(PROBLEM) Among these entries, how many lines have the string "طبقات" in them? Only the number is needed.

(Page images and extracted text)
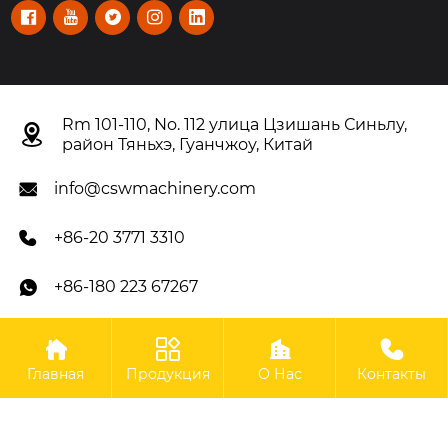





Rm 101-110, No. 112 улица Цзишань Синьлу,

район Тяньхэ, Гуанчжоу, Китай
info@cswmachinery.com

+86-20 3771 3310

+86-180 223 67267





Авторское право©OOO Гуанчжоу CSW Machinery Co.,
Главная
Продукция
О Нас
Контакты
Limited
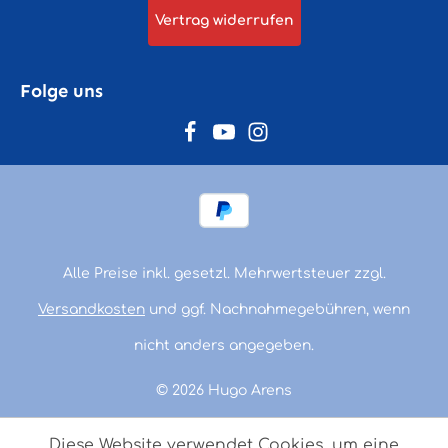
Vertrag widerrufen
Folge uns
Alle Preise inkl. gesetzl. Mehrwertsteuer zzgl.
Versandkosten
und ggf. Nachnahmegebühren, wenn
nicht anders angegeben.
© 2026 Hugo Arens
Diese Website verwendet Cookies, um eine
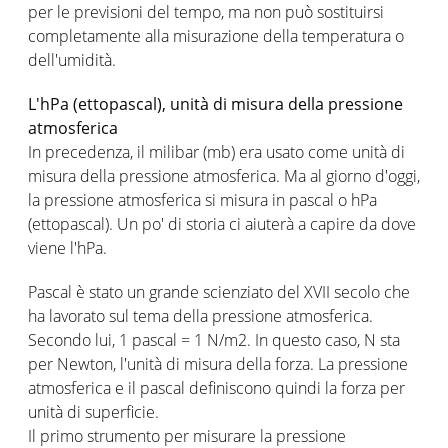
per le previsioni del tempo, ma non può sostituirsi
completamente alla misurazione della temperatura o
dell'umidità.
L'hPa (ettopascal), unità di misura della pressione
atmosferica
In precedenza, il milibar (mb) era usato come unità di
misura della pressione atmosferica. Ma al giorno d'oggi,
la pressione atmosferica si misura in pascal o hPa
(ettopascal). Un po' di storia ci aiuterà a capire da dove
viene l'hPa.
Pascal è stato un grande scienziato del XVII secolo che
ha lavorato sul tema della pressione atmosferica.
Secondo lui, 1 pascal = 1 N/m2. In questo caso, N sta
per Newton, l'unità di misura della forza. La pressione
atmosferica e il pascal definiscono quindi la forza per
unità di superficie.
Il primo strumento per misurare la pressione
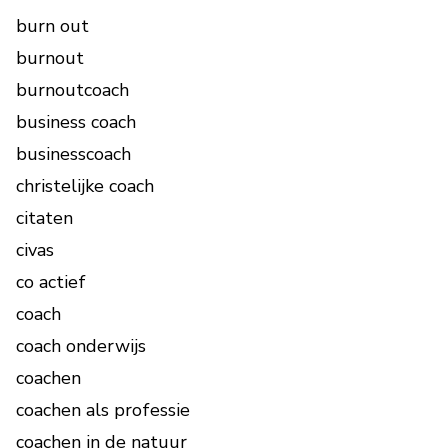
burn out
burnout
burnoutcoach
business coach
businesscoach
christelijke coach
citaten
civas
co actief
coach
coach onderwijs
coachen
coachen als professie
coachen in de natuur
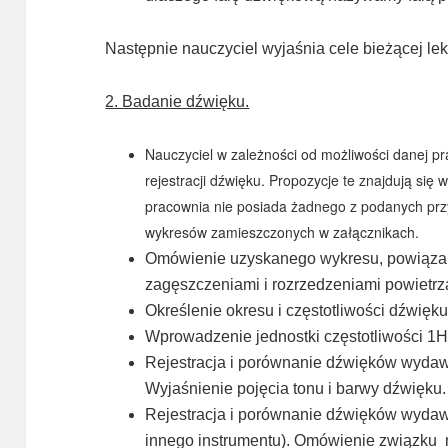
Następnie nauczyciel wyjaśnia cele bieżącej lek
2. Badanie dźwięku.
Nauczyciel w zależności od możliwości danej p
rejestracji dźwięku. Propozycje te znajdują się 
pracownia nie posiada żadnego z podanych prz
wykresów zamieszczonych w załącznikach.
Omówienie uzyskanego wykresu, powiązani
zagęszczeniami i rozrzedzeniami powietrz
Określenie okresu i częstotliwości dźwię
Wprowadzenie jednostki częstotliwości 1H
Rejestracja i porównanie dźwięków wydawa
Wyjaśnienie pojęcia tonu i barwy dźwięku.
Rejestracja i porównanie dźwięków wydawa
innego instrumentu). Omówienie związku 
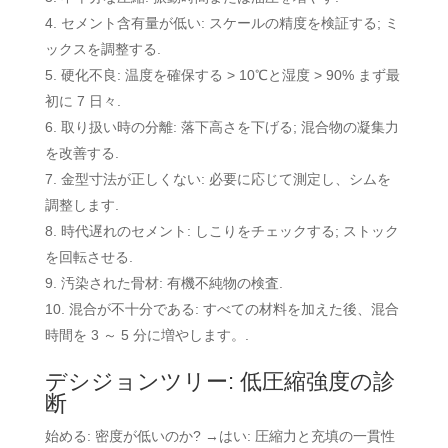
セメント含有量が低い: スケールの精度を検証する; ミ
ックスを調整する.
硬化不良: 温度を確保する > 10℃と湿度 > 90% まず最
初に 7 日々.
取り扱い時の分離: 落下高さを下げる; 混合物の凝集力
を改善する.
金型寸法が正しくない: 必要に応じて測定し、シムを
調整します.
時代遅れのセメント: しこりをチェックする; ストック
を回転させる.
汚染された骨材: 有機不純物の検査.
混合が不十分である: すべての材料を加えた後、混合
時間を 3 ～ 5 分に増やします。.
デシジョンツリー: 低圧縮強度の診
断
始める: 密度が低いのか? →はい: 圧縮力と充填の一貫性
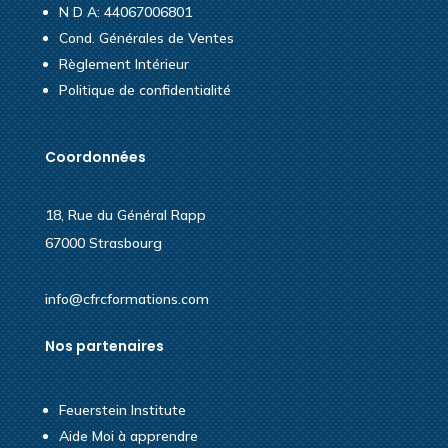
N D A: 44067006801
Cond. Générales de Ventes
Règlement Intérieur
Politique de confidentialité
Coordonnées
18, Rue du Général Rapp
67000 Strasbourg
info@cfrcformations.com
Nos partenaires
Feuerstein Institute
Aide Moi à apprendre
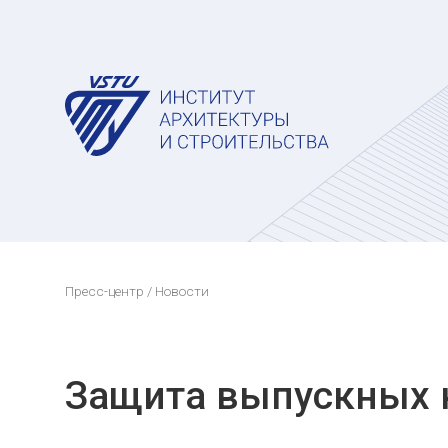
Пресс-центр
/ Новости
Защита выпускных 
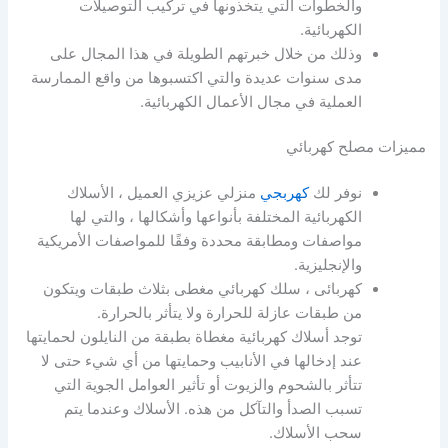
والخطوات التي يتخذونها في تركيب التوصيلات
الكهربائية.
وذلك من خلال خبرتهم الطويلة في هذا المجال على
مدى سنوات عديدة والتي اكتسبوها من واقع الممارسة
العملية في مجال الأعمال الكهربائية.
مميزات مصلح كهربائي
نوفر لك
كهربجي
منزلي عزيزي العميل ، الأسلاك
الكهربائية المختلفة بأنواعها وأشكالها ، والتي لها
مواصفات ومطابقة محددة وفقًا للمواصفات الأمريكية
والإنجليزية.
كهربائى ، سلك كهربائي مغطى بثلاث طبقات ويتكون
من طبقات عازلة للحرارة ولا يتأثر بالحرارة.
توجد أسلاك كهربائية مغطاة بطبقة من النايلون لحمايتها
عند إدخالها في الأنابيب وحمايتها من أي شيء حتى لا
تتأثر بالشحوم والزيوت أو تأثير العوامل الجوية التي
تسبب الصدأ والتآكل من هذه. الأسلاك وعندما يتم
سحب الأسلاك.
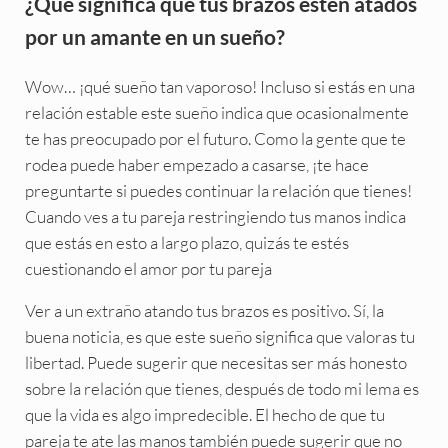
¿Qué significa que tus brazos estén atados
por un amante en un sueño?
Wow… ¡qué sueño tan vaporoso! Incluso si estás en una
relación estable este sueño indica que ocasionalmente
te has preocupado por el futuro. Como la gente que te
rodea puede haber empezado a casarse, ¡te hace
preguntarte si puedes continuar la relación que tienes!
Cuando ves a tu pareja restringiendo tus manos indica
que estás en esto a largo plazo, quizás te estés
cuestionando el amor por tu pareja
Ver a un extraño atando tus brazos es positivo. Sí, la
buena noticia, es que este sueño significa que valoras tu
libertad. Puede sugerir que necesitas ser más honesto
sobre la relación que tienes, después de todo mi lema es
que la vida es algo impredecible. El hecho de que tu
pareja te ate las manos también puede sugerir que no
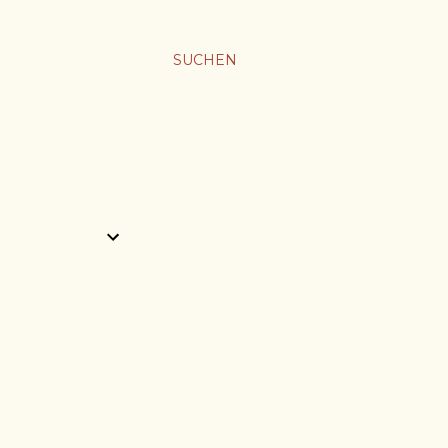
SUCHEN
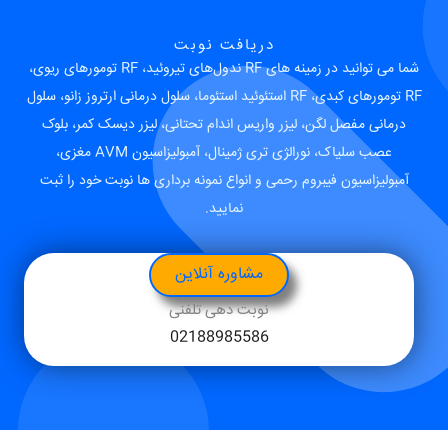
دریافت نوبت
شما می توانید در زمینه های RF ندول‌های تیروئید، RF تومورهای ریوی،
RF تومورهای کبدی، RF استئوئید استئوما، سلول درمانی ارتروز زانو، سلول
درمانی مفصل لگن، لیزر واریس اندام تحتانی، لیزر دیسک کمر، بلوک
عصب سلیاک، نورالژی تری ژمینال، آمبولیزاسیون AVM مغزی،
آمبولیزاسیون فیبروم رحمی و انواع نمونه برداری ها نوبت خود را ثبت
نمایید.
مشاوره آنلاین
نوبت دهی تلفنی
02188985586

(FINISHED TASK) 2